◆ **WORK INSTRUCTIONS**: For each entry, output its words exactly and leave any picture behind.

++++ GIVEN DATA ++++

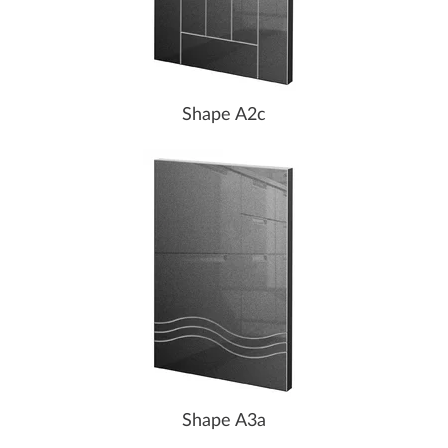
Shape A2c
Shape A3a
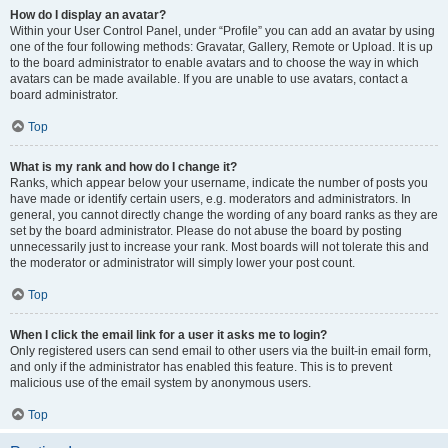
How do I display an avatar?
Within your User Control Panel, under “Profile” you can add an avatar by using
one of the four following methods: Gravatar, Gallery, Remote or Upload. It is up
to the board administrator to enable avatars and to choose the way in which
avatars can be made available. If you are unable to use avatars, contact a
board administrator.
Top
What is my rank and how do I change it?
Ranks, which appear below your username, indicate the number of posts you
have made or identify certain users, e.g. moderators and administrators. In
general, you cannot directly change the wording of any board ranks as they are
set by the board administrator. Please do not abuse the board by posting
unnecessarily just to increase your rank. Most boards will not tolerate this and
the moderator or administrator will simply lower your post count.
Top
When I click the email link for a user it asks me to login?
Only registered users can send email to other users via the built-in email form,
and only if the administrator has enabled this feature. This is to prevent
malicious use of the email system by anonymous users.
Top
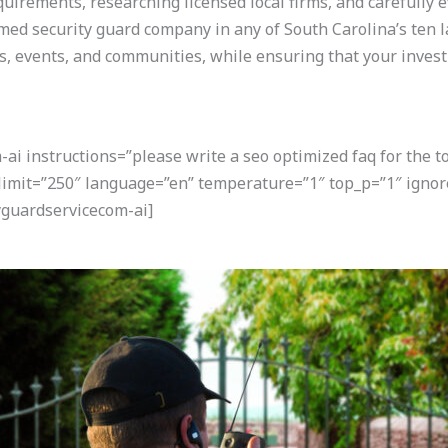
quirements, researching licensed local firms, and carefully 
med security guard company in any of South Carolina’s ten la
 events, and communities, while ensuring that your investm
i instructions=”please write a seo optimized faq for the t
 limit=”250″ language=”en” temperature=”1″ top_p=”1″ igno
guardservicecom-ai]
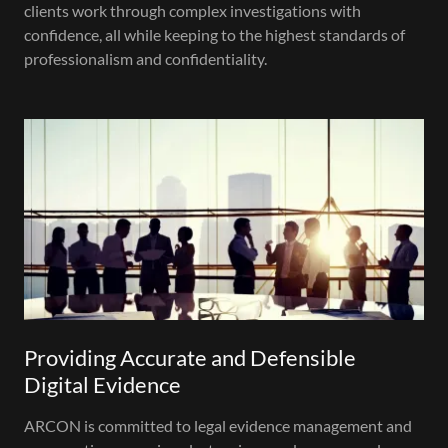
clients work through complex investigations with
confidence, all while keeping to the highest standards of
professionalism and confidentiality.
Providing Accurate and Defensible
Digital Evidence
ARCON is committed to legal evidence management and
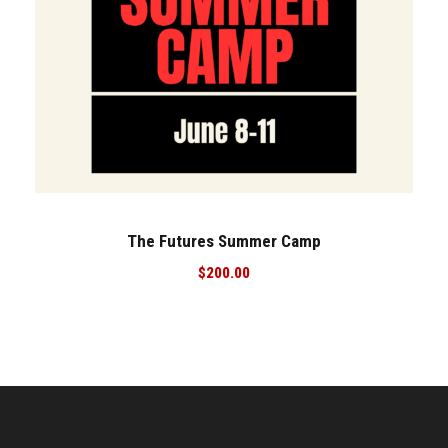
The Futures Summer Camp
$
200.00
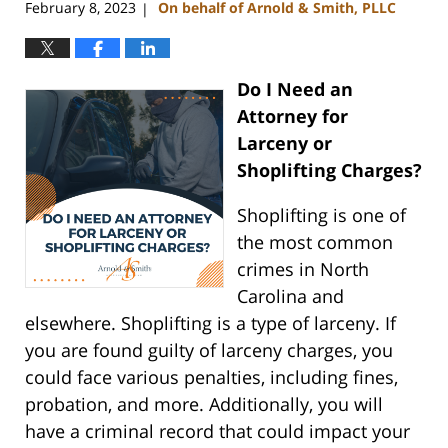
February 8, 2023
On behalf of Arnold & Smith, PLLC
|
Do I Need an
Attorney for
Larceny or
Shoplifting Charges?
Shoplifting is one of
the most common
crimes in North
Carolina and
elsewhere. Shoplifting is a type of larceny. If
you are found guilty of larceny charges, you
could face various penalties, including fines,
probation, and more. Additionally, you will
have a criminal record that could impact your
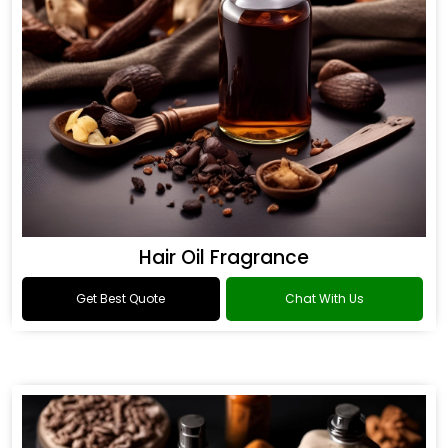
Hair Oil Fragrance
Get Best Quote
Chat With Us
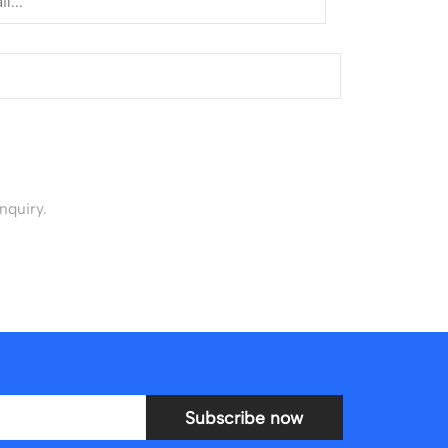
nquiry.
Subscribe now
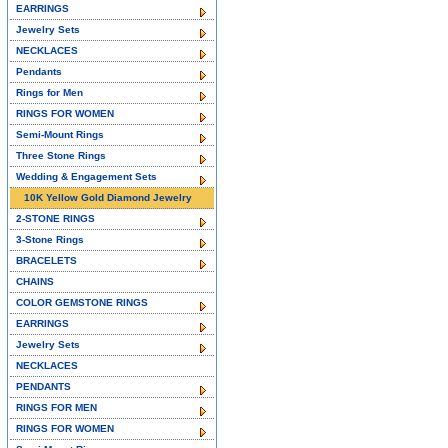
EARRINGS
Jewelry Sets
NECKLACES
Pendants
Rings for Men
RINGS FOR WOMEN
Semi-Mount Rings
Three Stone Rings
Wedding & Engagement Sets
10K Yellow Gold Diamond Jewelry
2-STONE RINGS
3-Stone Rings
BRACELETS
CHAINS
COLOR GEMSTONE RINGS
EARRINGS
Jewelry Sets
NECKLACES
PENDANTS
RINGS FOR MEN
RINGS FOR WOMEN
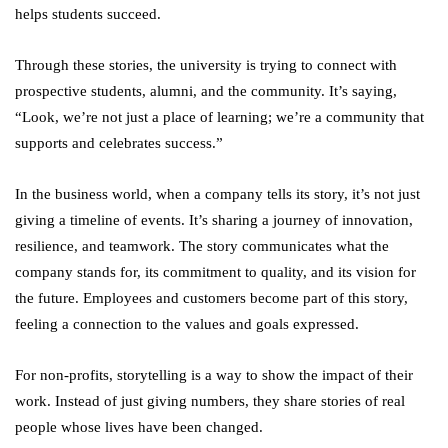
helps students succeed.
Through these stories, the university is trying to connect with
prospective students, alumni, and the community. It’s saying,
“Look, we’re not just a place of learning; we’re a community that
supports and celebrates success.”
In the business world, when a company tells its story, it’s not just
giving a timeline of events. It’s sharing a journey of innovation,
resilience, and teamwork. The story communicates what the
company stands for, its commitment to quality, and its vision for
the future. Employees and customers become part of this story,
feeling a connection to the values and goals expressed.
For non-profits, storytelling is a way to show the impact of their
work. Instead of just giving numbers, they share stories of real
people whose lives have been changed.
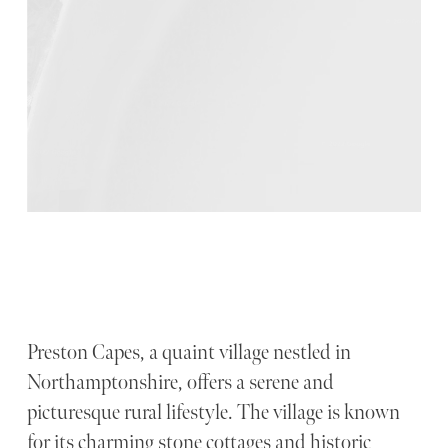
Preston Capes, a quaint village nestled in
Northamptonshire, offers a serene and
picturesque rural lifestyle. The village is known
for its charming stone cottages and historic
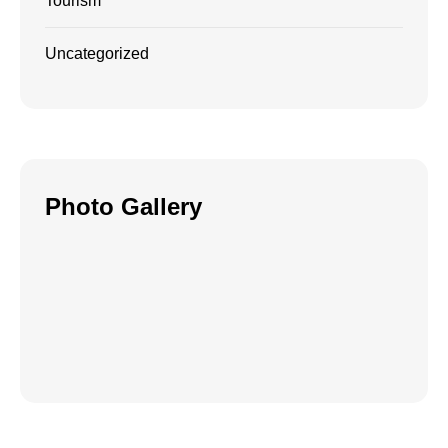
Tourism
Uncategorized
Photo Gallery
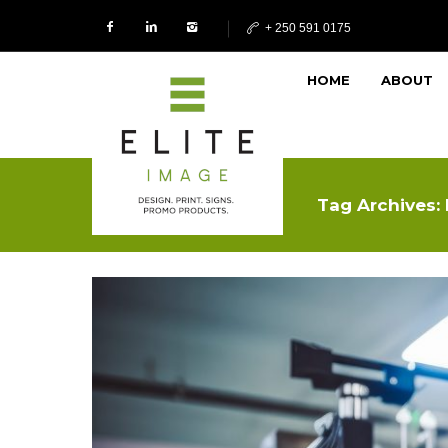
+ 250 591 0175
HOME
ABOUT
Tag Archives: 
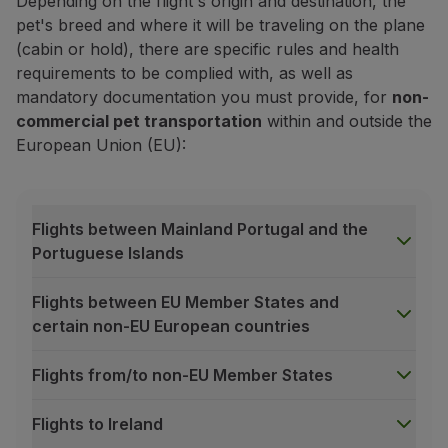
Depending on the flight's origin and destination, the
pet's breed and where it will be traveling on the plane
(cabin or hold), there are specific rules and health
requirements to be complied with, as well as
mandatory documentation you must provide, for
non-
commercial pet transportation
within and outside the
European Union (EU):
Book your pet's cabin transportati
Flights between Mainland Portugal and the
Already purchased your trip? Now add a transportatio
Portuguese Islands
Book service
Flights between EU Member States and
certain non-EU European countries
Prices may vary depending on the purchase channel*, ho
For transactions made outside of Europe using a diffe
Flights from/to non-EU Member States
*Purchase channel:
Manage your Booking
, TAP kios
General acceptance criteria
Flights to Ireland
The availability of our pet transportation service, wheth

++++

◆ **TASK OUTPUT**:
Shape A2c
Shape A3a
How do I display an avatar?
Within your User Control Panel, under “Profile” you can add an avatar by using
one of the four following methods: Gravatar, Gallery, Remote or Upload. It is up
to the board administrator to enable avatars and to choose the way in which
avatars can be made available. If you are unable to use avatars, contact a
board administrator.
Top
What is my rank and how do I change it?
Ranks, which appear below your username, indicate the number of posts you
have made or identify certain users, e.g. moderators and administrators. In
general, you cannot directly change the wording of any board ranks as they are
set by the board administrator. Please do not abuse the board by posting
unnecessarily just to increase your rank. Most boards will not tolerate this and
the moderator or administrator will simply lower your post count.
Top
When I click the email link for a user it asks me to login?
Only registered users can send email to other users via the built-in email form,
and only if the administrator has enabled this feature. This is to prevent
malicious use of the email system by anonymous users.
Top
quirements, researching licensed local firms, and carefully 
med security guard company in any of South Carolina’s ten la
 events, and communities, while ensuring that your investm
i instructions=”please write a seo optimized faq for the t
 limit=”250″ language=”en” temperature=”1″ top_p=”1″ igno
guardservicecom-ai]
clients work through complex investigations with
confidence, all while keeping to the highest standards of
professionalism and confidentiality.
Providing Accurate and Defensible
Digital Evidence
ARCON is committed to legal evidence management and
The Futures Summer Camp
$
200.00
February 8, 2023
On behalf of Arnold & Smith, PLLC
|
Do I Need an
Attorney for
Larceny or
Shoplifting Charges?
Shoplifting is one of
the most common
crimes in North
Carolina and
elsewhere. Shoplifting is a type of larceny. If
you are found guilty of larceny charges, you
could face various penalties, including fines,
probation, and more. Additionally, you will
have a criminal record that could impact your
Hair Oil Fragrance
Get Best Quote
Chat With Us
nquiry.
Subscribe now
EARRINGS
Jewelry Sets
NECKLACES
Pendants
Rings for Men
RINGS FOR WOMEN
Semi-Mount Rings
Three Stone Rings
Wedding & Engagement Sets
10K Yellow Gold Diamond Jewelry
2-STONE RINGS
3-Stone Rings
BRACELETS
CHAINS
COLOR GEMSTONE RINGS
EARRINGS
Jewelry Sets
NECKLACES
PENDANTS
RINGS FOR MEN
RINGS FOR WOMEN
helps students succeed.
Through these stories, the university is trying to connect with
prospective students, alumni, and the community. It’s saying,
“Look, we’re not just a place of learning; we’re a community that
supports and celebrates success.”
In the business world, when a company tells its story, it’s not just
giving a timeline of events. It’s sharing a journey of innovation,
resilience, and teamwork. The story communicates what the
company stands for, its commitment to quality, and its vision for
the future. Employees and customers become part of this story,
feeling a connection to the values and goals expressed.
For non-profits, storytelling is a way to show the impact of their
work. Instead of just giving numbers, they share stories of real
people whose lives have been changed.
Preston Capes, a quaint village nestled in
Northamptonshire, offers a serene and
picturesque rural lifestyle. The village is known
for its charming stone cottages and historic
Tourism
Uncategorized
Photo Gallery
+ 250 591 0175
HOME
ABOUT
Tag Archives: 
Depending on the flight's origin and destination, the
pet's breed and where it will be traveling on the plane
(cabin or hold), there are specific rules and health
requirements to be complied with, as well as
mandatory documentation you must provide, for
non-
commercial pet transportation
within and outside the
European Union (EU):
Book your pet's cabin transportati
Flights between Mainland Portugal and the
Already purchased your trip? Now add a transportatio
Portuguese Islands
Book service
Flights between EU Member States and
certain non-EU European countries
Prices may vary depending on the purchase channel*, ho
For transactions made outside of Europe using a diffe
Flights from/to non-EU Member States
*Purchase channel:
Manage your Booking
, TAP kios
General acceptance criteria
Flights to Ireland
The availability of our pet transportation service, wheth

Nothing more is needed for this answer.